Recent History – 1999
Sept. 27, 1999
By Mark Nielsen, Daily News Staff
Rex Holmes grew up in a family that homesteaded in the Pouce Coupe area for 11 years.
It was a time when nothing was easy and little, if anything, was taken for granted thanks in part to the Great Depression. Indeed, life was so tough that they didn’t so much homestead as squat on homesteads that had been abandoned by the previous owner.
“We didn’t just always stay on the same homestead,” he said. “Mother had a rule: ‘If you’re going to be poor, do it where nobody could see you.’ So when things were getting really tough, we’d move off that homestead and farther back into the bush.”

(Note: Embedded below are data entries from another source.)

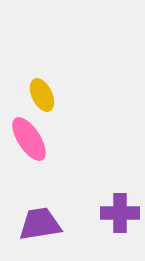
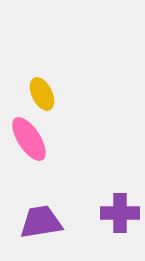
yellow ellipse: moved 1 px up
purple trapezoid: moved 1 px right, 2 px up
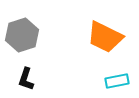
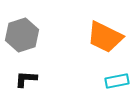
black L-shape: rotated 75 degrees clockwise
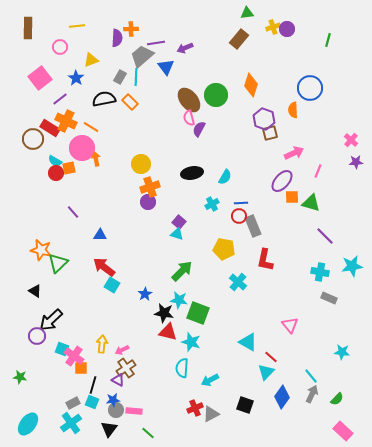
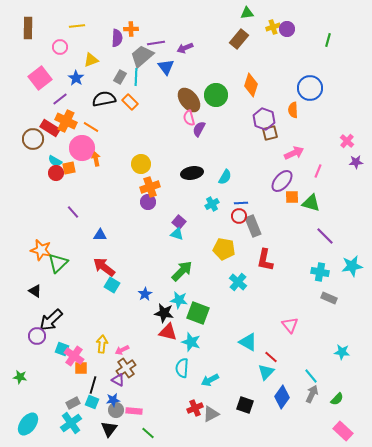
pink cross at (351, 140): moved 4 px left, 1 px down
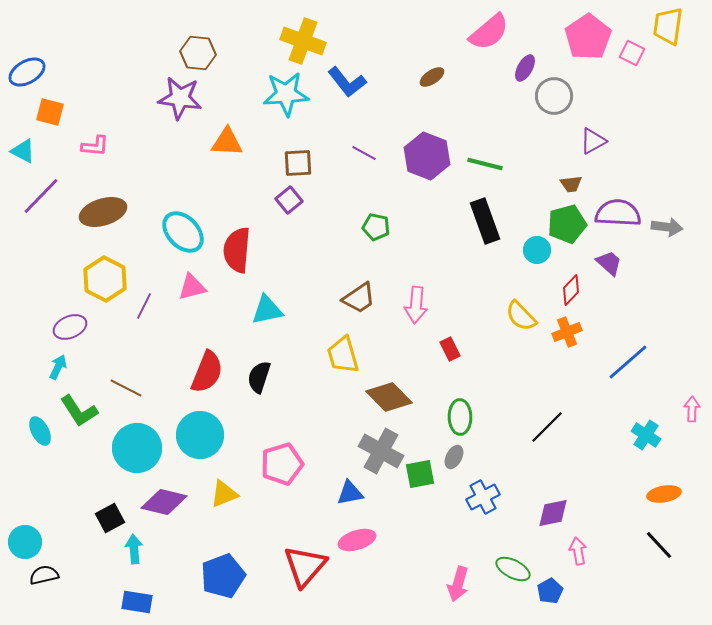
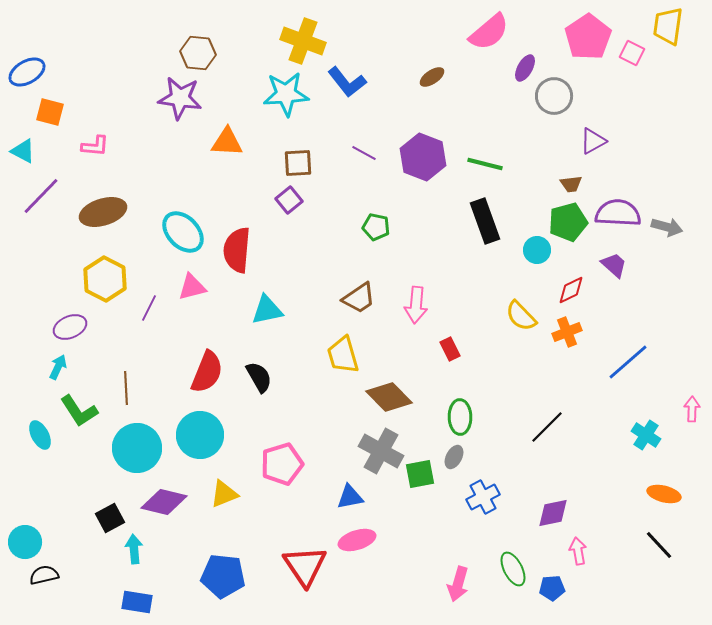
purple hexagon at (427, 156): moved 4 px left, 1 px down
green pentagon at (567, 224): moved 1 px right, 2 px up
gray arrow at (667, 227): rotated 8 degrees clockwise
purple trapezoid at (609, 263): moved 5 px right, 2 px down
red diamond at (571, 290): rotated 20 degrees clockwise
purple line at (144, 306): moved 5 px right, 2 px down
black semicircle at (259, 377): rotated 132 degrees clockwise
brown line at (126, 388): rotated 60 degrees clockwise
cyan ellipse at (40, 431): moved 4 px down
blue triangle at (350, 493): moved 4 px down
orange ellipse at (664, 494): rotated 24 degrees clockwise
red triangle at (305, 566): rotated 15 degrees counterclockwise
green ellipse at (513, 569): rotated 36 degrees clockwise
blue pentagon at (223, 576): rotated 27 degrees clockwise
blue pentagon at (550, 591): moved 2 px right, 3 px up; rotated 25 degrees clockwise
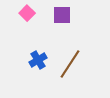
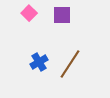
pink square: moved 2 px right
blue cross: moved 1 px right, 2 px down
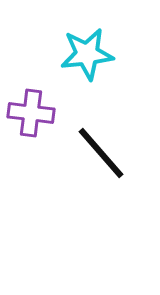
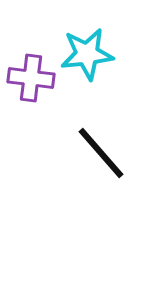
purple cross: moved 35 px up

But living off the land is something he would gladly do again. “Maybe things are more enjoyable when they’re harder to get,” he said.

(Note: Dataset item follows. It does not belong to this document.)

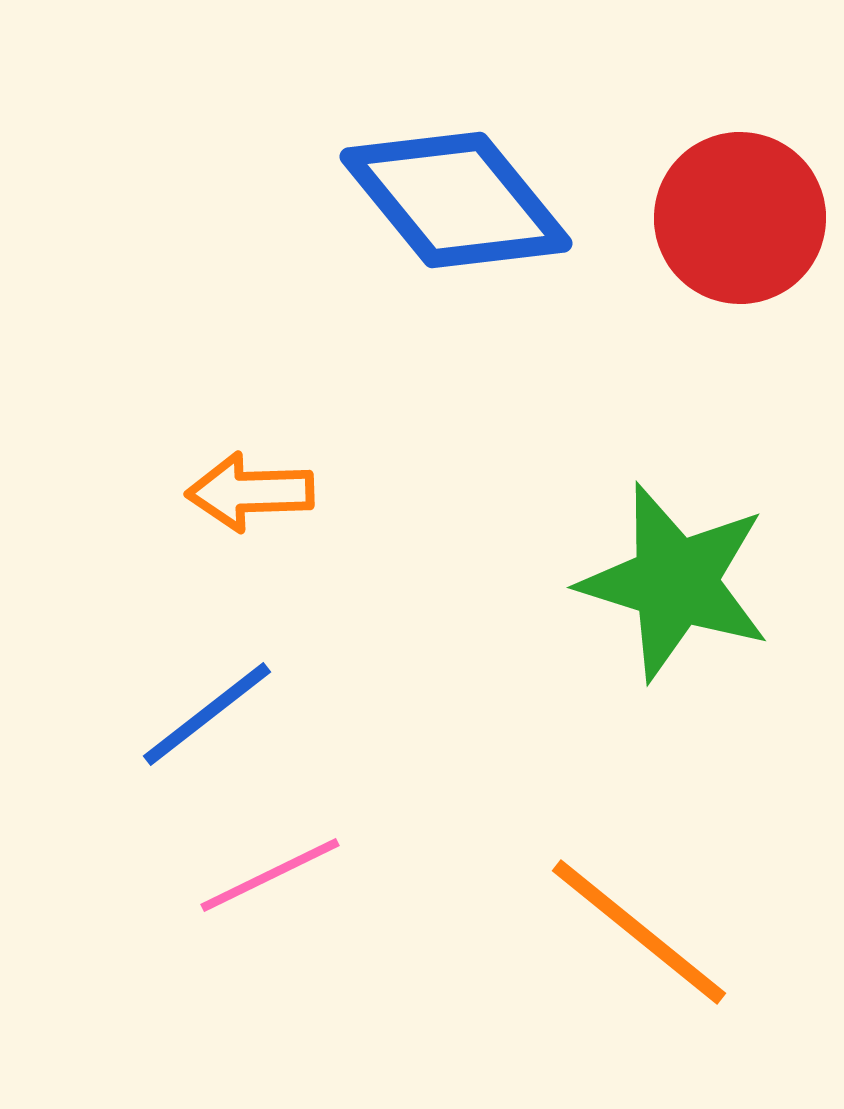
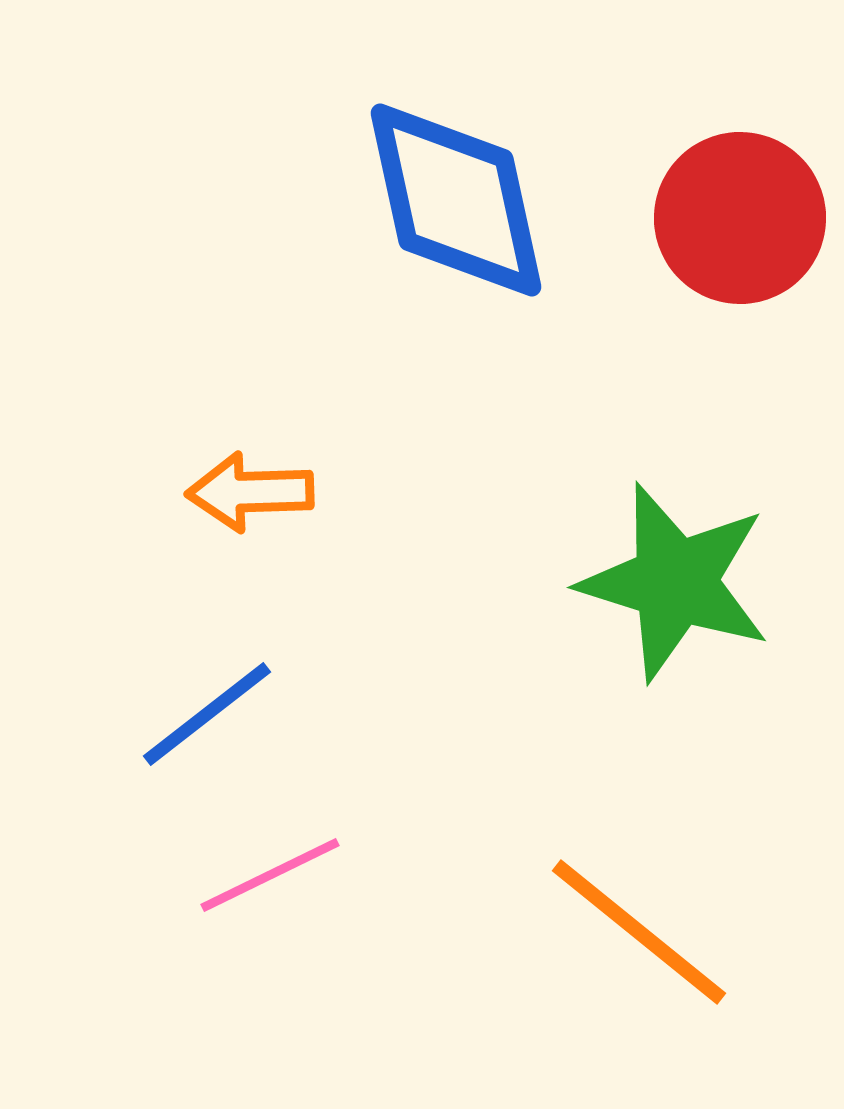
blue diamond: rotated 27 degrees clockwise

Holmes never did return to the homestead. But he became a writer, and has gone on to capture some of those experiences in The Spruces. Published by Caitlin Press in Prince George, The Spruces is about a young couple, Kevin and Joanne, who move from Toronto to the Peace and settle on a homestead in the Cutbank area near Dawson Creek during the Dirty ‘30s.
They’re full of optimism and romance and painfully lacking in any practical knowledge about living off the land. About the only thing they do right is to arrive in the spring, so they have a whole summer to get ready for the winter.
They also have a bit of luck in that the first person they meet is Ed Reed, a colourful, salt-of-the-earth local who takes the two under his wing.
Impatient to pursue their dream, they file a claim on a homestead, sight unseen, after being told there’s already a home on it. It turns out that the site is known as The Spruces because it’s located in an “evergreen swamp” and that the home is little more than a run-down shack with a leaky roof.
What follows is a series of trials and tribulations, but what Kevin and Joanne lack in know-how, they make up for in heart. After losing their garden to a flood, seeing their well cave in, grappling with starvation, and, in the instance of Joanne, a severe case of the winter blues, it seems that all they have left is each other.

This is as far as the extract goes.